The Department of Justice (DOJ) has indicted more pro-life activists for allegedly violating the Freedom of Access to Clinic Entrances (FACE) Act, a charge that carries up to 11 years in prison and $350,000 in fines.

The DOJ announced on Wednesday that eight people – Calvin Zastrow, Chester Gallagher, Heather Idoni, Caroline Davis, Joel Curry, Justin Phillips, Eva Edl and Eva Zastrow – are accused of “engaging in a civil rights conspiracy” and violating the FACE Act in connection with an August 2020 blockade of an abortion clinic in Sterling Heights, Michigan. Idoni and Edl are facing additional charges for allegedly violating the FACE Act in connection with an April 2021 blockade of an abortion clinic in Saginaw, Michigan.

The FACE Act outlaws “violent, threatening, damaging, and obstructive conduct intended to injure, intimidate, or interfere with the right to seek, obtain, or provide reproductive health services.”

Local news outlets reported that the allegations stem from an incident at the Northland Family Planning Clinic.According to The Detroit News: 

Authorities said Gallagher promoted a planned blockade at the clinic over social media. They claim he and the other seven members of the group gathered at a location near the clinic just before it opened and then walked to the facility. They sat and stood in front of the clinic’s main entrance and blocked the doors.

Curry and Gallagher allegedly recorded the demonstration with their phones and live streamed the event to social media, according to the report. Prosecutors said the group would not let a woman into the clinic “even after she told them she had an appointment to get birth control.” Zastrow also allegedly “sat in front of the door and prevented” clinic employees and the facility’s owner from entering.

The report continues:

The group prevented another patient from entering the clinic, federal prosecutors said, and Sterling Heights police officers were called. Police directed the group to move, but they refused and instead engaged them in conversation as an alleged delay tactic.
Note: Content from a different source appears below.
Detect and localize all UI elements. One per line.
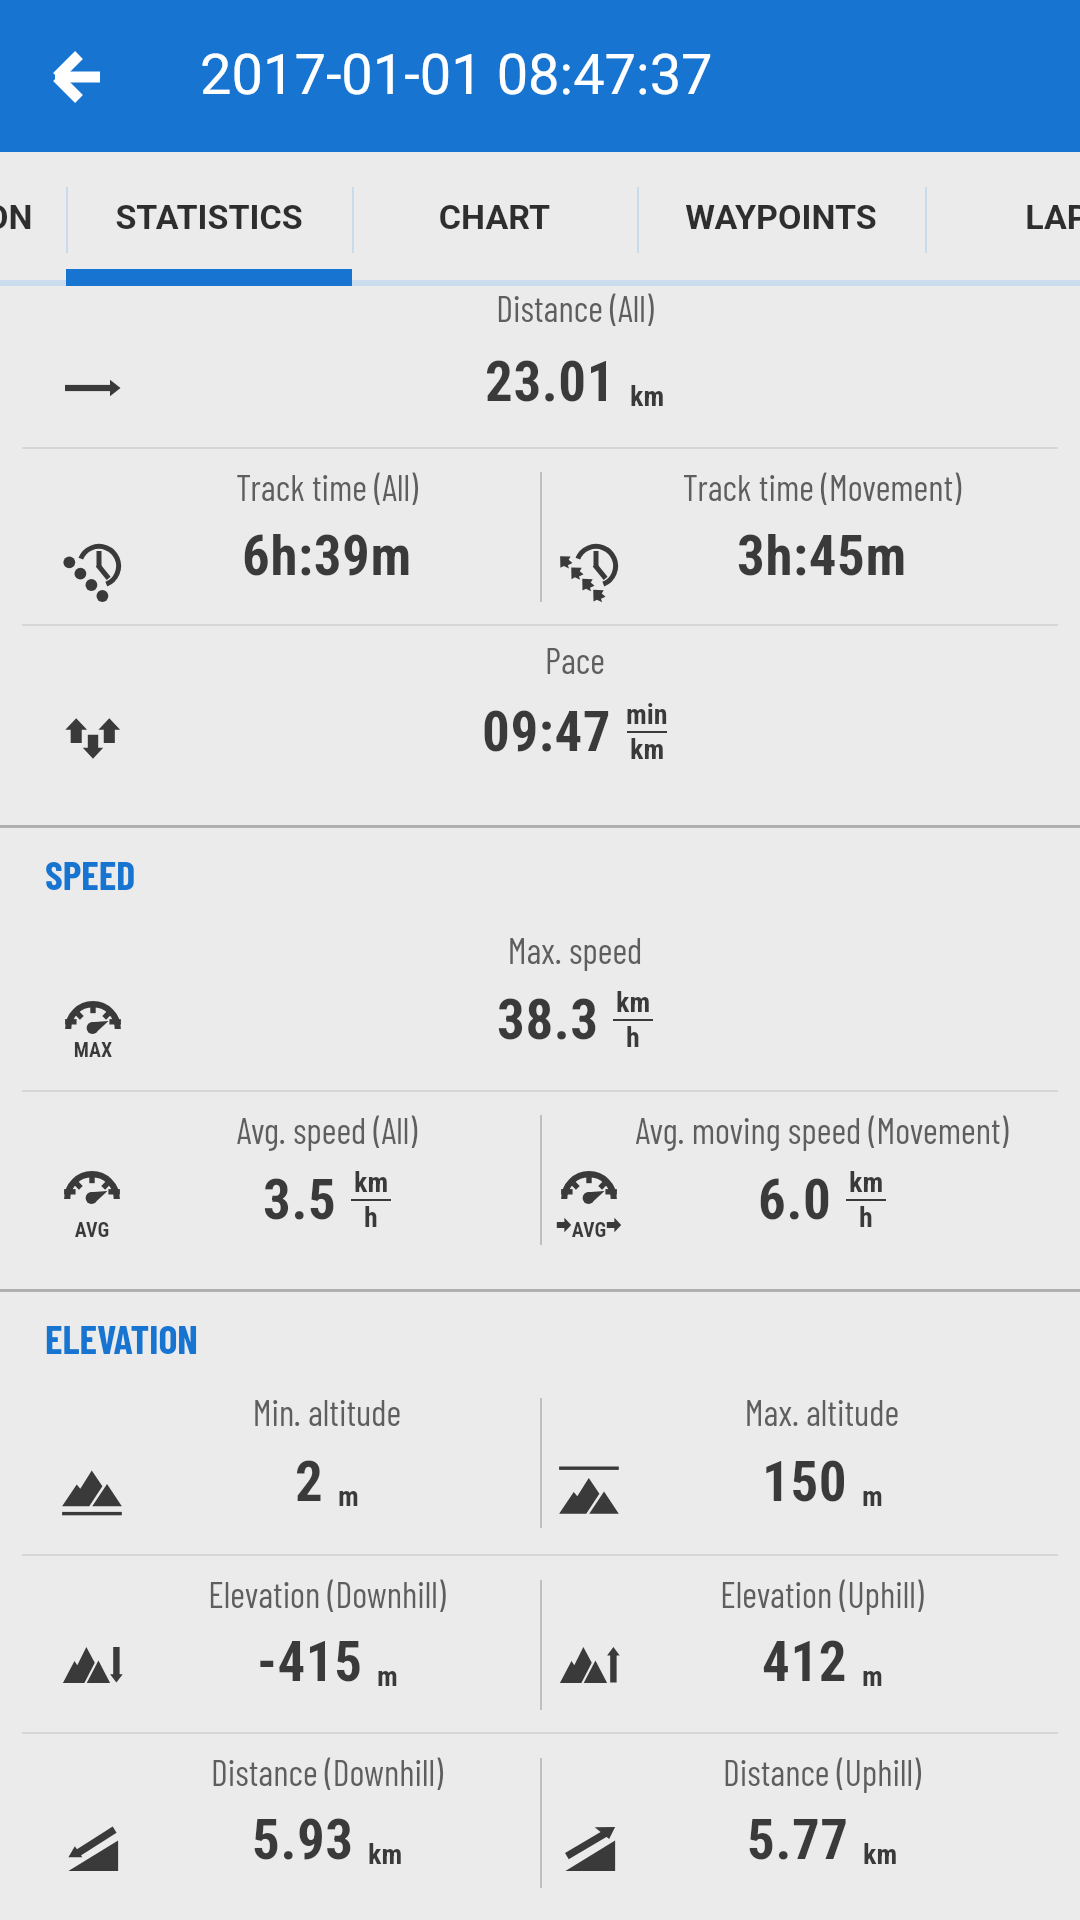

“The longer they talk with us, the better the opportunity we have to see women and children rescued,” Gallagher said, according to the complaint. “And that’s what obstructing the door of an abortion clinic is about and why it’s so successful. We are here blocking access so the doors can’t open.”

The FBI Detroit Field Office and Bay City Resident Agency investigated the case, and the Civil Rights Division and the U.S. Attorney’s Office for the Eastern District of Michigan are prosecuting the case.

The FACE Act can also be used to prosecute attacks against pro-life pregnancy centers. But even though — by FBI Director Christopher Wray’s own admission — pro-life organizations have accounted for roughly 70 percent of abortion-related attacks since the Supreme Court’s Dobbs decision, the DOJ has only indicted two pro-abortion extremists out of at least 81 estimated attacks against pro-life groups (not including churches). In stark contrast, the DOJ has prosecuted over 30 pro-life protesters over the last year.

Conservative activists and Republican lawmakers have accused the agencies of unevenly doling out justice, but Wray has insisted that the agency is not politically motivated. Wray said in November:

We don’t have the time for me to tell how frustrated I sometimes get by some of the news reporting about our work and the misreporting of our work. The circumspection that we display with regard to discussing our investigations is based on rules and practices that are important to people having confidence in the integrity of our work and go back decades, multiple administrations.

Brian Burch, president of CatholicVote, told Fox News Digital in a statement that the indictment announcement “further confirms that this Administration will spare no expense or resource when it comes to hunting down pro-life Americans.”

“The shame is that they have no interest in equally pursuing pro-abortion domestic criminals that have vandalized and desecrated hundreds of churches and pregnancy care centers,” Burch continued. “The Department of Justice should not play favorites when enforcing the law, yet that seems to be the new policy.”